Thanks to a range of factors, including increased customer expectations, as well as behavioural factors such as comparison shopping, basket and checkout abandonment rates are rising. 

A recent Forrester survey found that 88% of consumers have abandoned shopping carts, and named the top five reasons given by customers. 

The top five reasons for cart abandonment were: 

  1. High shipping costs - 44%
  2. Not ready to purchase - 41% 
  3. Price checking - 27%
  4. Price too high - 25%
  5. Wanted to save products for later - 24% 

Of course, providing clear delivery charges on product pages and elsewhere so that customers don't have to add items to the cart to find out total costs would be one improvement, and it also makes sense for retailers to make it as easy as possible for customers to resume their sessions on subsequent visits. 

However, most of the reasons quoted here have something to do with comparison shopping, and except for high shipping costs, there is little that retailers can do. 

These are just reasons for basket abandonment though, so what makes customers abandon later on during the checkout process?

A recent survey of 1,267 visitors to Webcredible's website found that hidden charges and registration were the biggest culprits: 

In Econsultancy's recent Checkout Optimisation Guide, author Dr Mike Baxter quotes some stats from Coremetrics which show that abandonment rates have been rising over the last couple of years. 

The data from 300 etailers in the UK shows that, over a 23 month period between 2007 and 2009, checkout abandonment rates increased by an average of 0.1% per month. 

There are two factors quoted in the Checkout Guide which account for this rise in abandonment rates: 

A rise in customer expectations

Customers are less tolerant of problems during the checkout process than they used to be, so they are more likely to abandon sites that are slow to load.

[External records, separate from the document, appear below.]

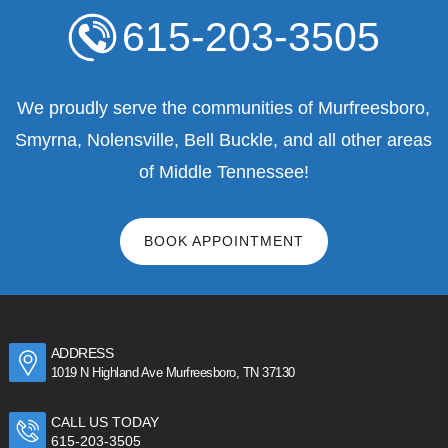
615-203-3505
We proudly serve the communities of Murfreesboro,
Smyrna, Nolensville, Bell Buckle, and all other areas
of Middle Tennessee!
BOOK APPOINTMENT
ADDRESS
1019 N Highland Ave Murfreesboro, TN 37130
CALL US TODAY
615-203-3505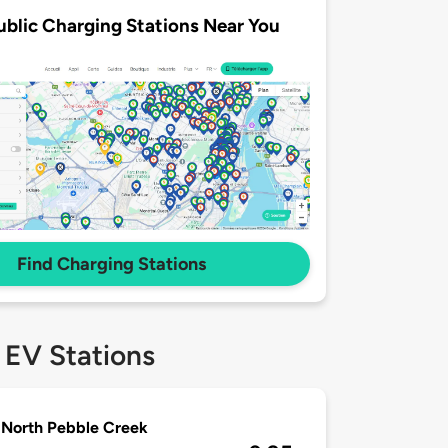
ublic Charging Stations Near You
Find Charging Stations
 EV Stations
North Pebble Creek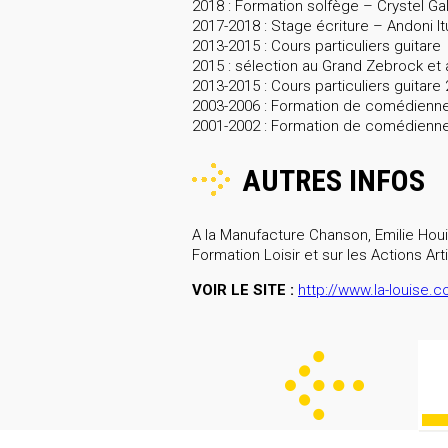
2018 : Formation solfège – Crystel Ga
2017-2018 : Stage écriture – Andoni I
2013-2015 : Cours particuliers guitare
2015 : sélection au Grand Zebrock e
2013-2015 : Cours particuliers guitar
2003-2006 : Formation de comédienne
2001-2002 : Formation de comédienne 
AUTRES INFOS
A la Manufacture Chanson, Emilie Houill
Formation Loisir et sur les Actions Arti
VOIR LE SITE :
http://www.la-louise.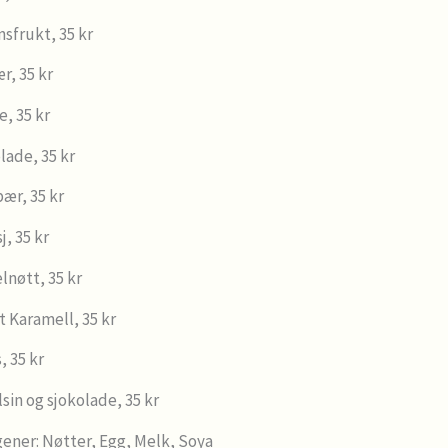
nsfrukt, 35 kr
r, 35 kr
e, 35 kr
lade, 35 kr
ær, 35 kr
j, 35 kr
lnøtt, 35 kr
t Karamell, 35 kr
, 35 kr
sin og sjokolade, 35 kr
gener: Nøtter, Egg, Melk, Soya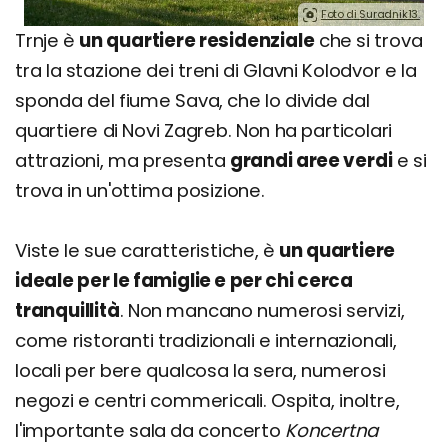
Foto di Suradnik13.
Trnje è
un quartiere residenziale
che si trova
tra la stazione dei treni di Glavni Kolodvor e la
sponda del fiume Sava, che lo divide dal
quartiere di Novi Zagreb. Non ha particolari
attrazioni, ma presenta
grandi aree verdi
e si
trova in un'ottima posizione.
Viste le sue caratteristiche, è
un quartiere
ideale per le famiglie e per chi cerca
tranquillità
. Non mancano numerosi servizi,
come ristoranti tradizionali e internazionali,
locali per bere qualcosa la sera, numerosi
negozi e centri commericali. Ospita, inoltre,
l'importante sala da concerto
Koncertna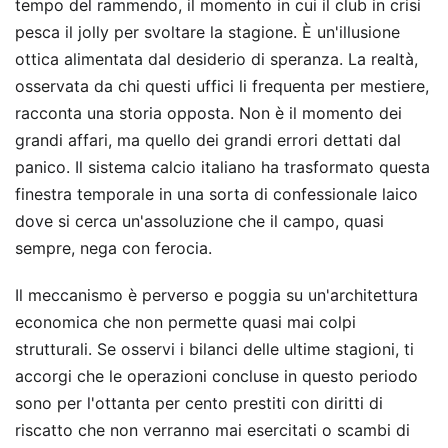
tempo del rammendo, il momento in cui il club in crisi
pesca il jolly per svoltare la stagione. È un'illusione
ottica alimentata dal desiderio di speranza. La realtà,
osservata da chi questi uffici li frequenta per mestiere,
racconta una storia opposta. Non è il momento dei
grandi affari, ma quello dei grandi errori dettati dal
panico. Il sistema calcio italiano ha trasformato questa
finestra temporale in una sorta di confessionale laico
dove si cerca un'assoluzione che il campo, quasi
sempre, nega con ferocia.
Il meccanismo è perverso e poggia su un'architettura
economica che non permette quasi mai colpi
strutturali. Se osservi i bilanci delle ultime stagioni, ti
accorgi che le operazioni concluse in questo periodo
sono per l'ottanta per cento prestiti con diritti di
riscatto che non verranno mai esercitati o scambi di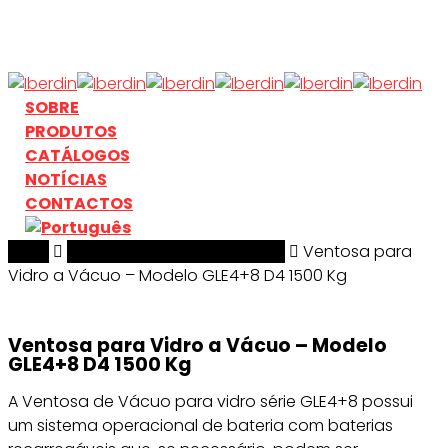
Skip
to
main
content
search
Menu
SOBRE
PRODUTOS
CATÁLOGOS
NOTÍCIAS
CONTACTOS
Início
search
Manuseamento & Elevação
Ventosa para
Vidro a Vácuo – Modelo GLE4+8 D4 1500 Kg
Ventosa para Vidro a Vácuo – Modelo
GLE4+8 D4 1500 Kg
A Ventosa de Vácuo para vidro série GLE4+8 possui
um sistema operacional de bateria com baterias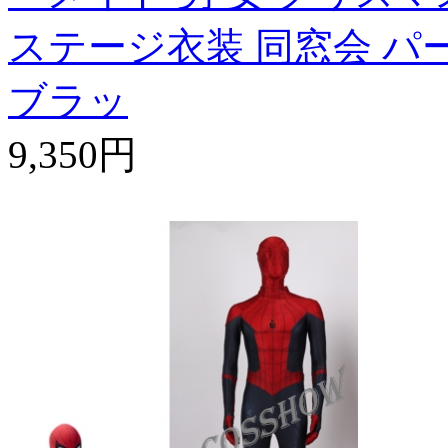
ステージ衣装 同窓会 パ
ブラッ
9,350円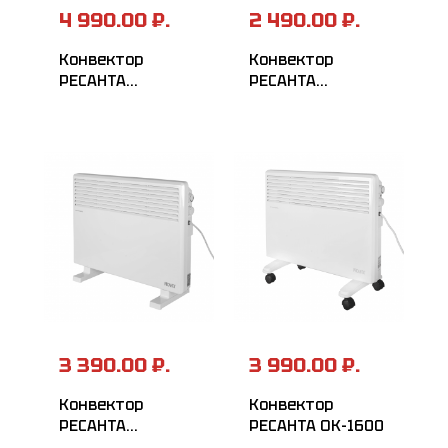
4 990.00 ₽.
2 490.00 ₽.
Конвектор
Конвектор
РЕСАНТА
РЕСАНТА
ОК-1500Е
ОК-1500С
3 390.00 ₽.
3 990.00 ₽.
Конвектор
Конвектор
РЕСАНТА
РЕСАНТА ОК-1600
ОК-1500СН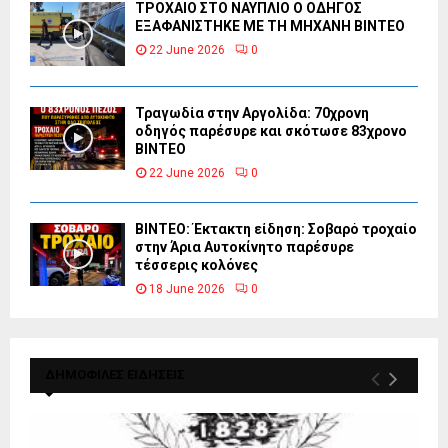
ΤΡΟΧΑΙΟ ΣΤΟ ΝΑΥΠΛΙΟ Ο ΟΔΗΓΟΣ
ΕΞΑΦΑΝΙΣΤΗΚΕ ΜΕ ΤΗ ΜΗΧΑΝΗ ΒΙΝΤΕΟ
22 June 2026
0
Τραγωδία στην Αργολίδα: 70χρονη
οδηγός παρέσυρε και σκότωσε 83χρονο
ΒΙΝΤΕΟ
22 June 2026
0
ΒΙΝΤΕΟ: Έκτακτη είδηση: Σοβαρό τροχαίο
στην Άρια Αυτοκίνητο παρέσυρε
τέσσερις κολόνες
18 June 2026
0
ΔΗΜΟΦΙΛΕΣ ΕΙΔΗΣΕΙΣ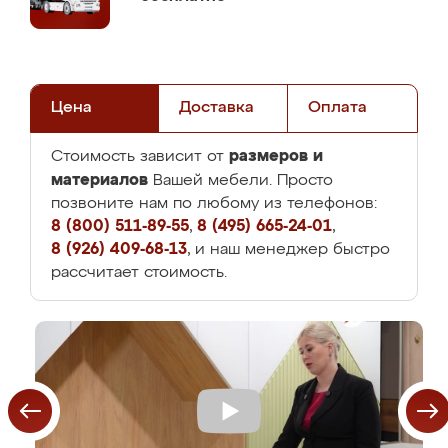
Цена
Доставка
Оплата
размеров и
Стоимость зависит от
материалов
Вашей мебели. Просто
позвоните нам по любому из телефонов:
8 (800) 511-89-55
,
8 (495) 665-24-01
,
8 (926) 409-68-13
, и наш менеджер быстро
рассчитает стоимость.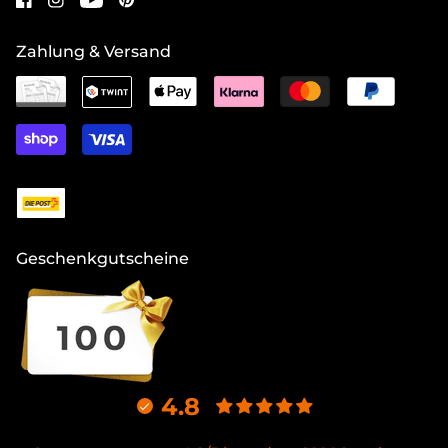
Zahlung & Versand
Geschenkgutscheine
4.8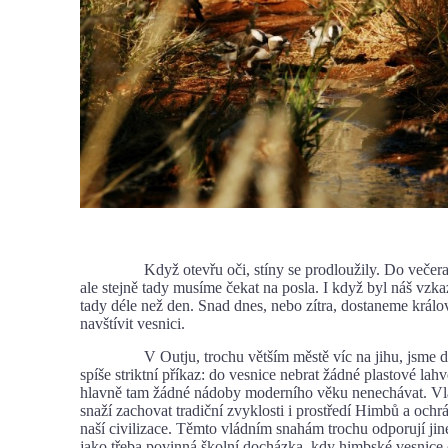
Když otevřu oči, stíny se prodloužily. Do večera j
ale stejně tady musíme čekat na posla. I když byl náš vzka
tady déle než den. Snad dnes, nebo zítra, dostaneme králo
navštívit vesnici.
V Outju, trochu větším městě víc na jihu, jsme dos
spíše striktní příkaz: do vesnice nebrat žádné plastové lahv
hlavně tam žádné nádoby moderního věku nenechávat. Vl
snaží zachovat tradiční zvyklosti i prostředí Himbů a ochrá
naší civilizace. Těmto vládním snahám trochu odporují jin
jako třeba povinná školní docházka, kdy himbské vesnice 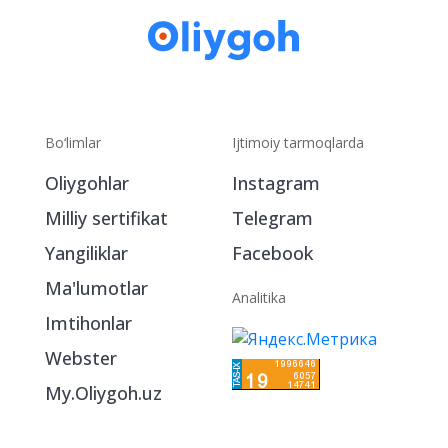
Bo‘limlar
Ijtimoiy tarmoqlarda
Oliygohlar
Instagram
Milliy sertifikat
Telegram
Yangiliklar
Facebook
Ma'lumotlar
Analitika
Imtihonlar
Webster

This Akamai study from last year reveals that page load speed is a big factor determining whether customers buy from a site and return for subsequent purchases. 57% of online shoppers quoted in the survey insist on a rapid checkout process, up nearly 10% from the same study in 2006. 

Customers are also lees tolerant of the kind of annoyances uncovered by the Webcredible survey; hidden charges, registration, lengthy checkouts etc. 

Since finding hidden charges and compulsory registration before checkout are less common than they used to be a few years ago, customers are even less tolerant when they encounter these things during checkout. 

Etailers have failed to keep up with customer expectations

According to Dr Baxter, retailers haven't been keeping up with best practice over the past three years, so they haven't improved to stay in line with customers' increased expectations: 

It is difficult to identify any clear trends in the improvement of checkout – there are a few sites where checkout is a joy, yet for the majority of sites checkout is still unintuitive, unhelpful and error-prone. The most frustrating thing is that designing a good checkout isn‟t hard any more.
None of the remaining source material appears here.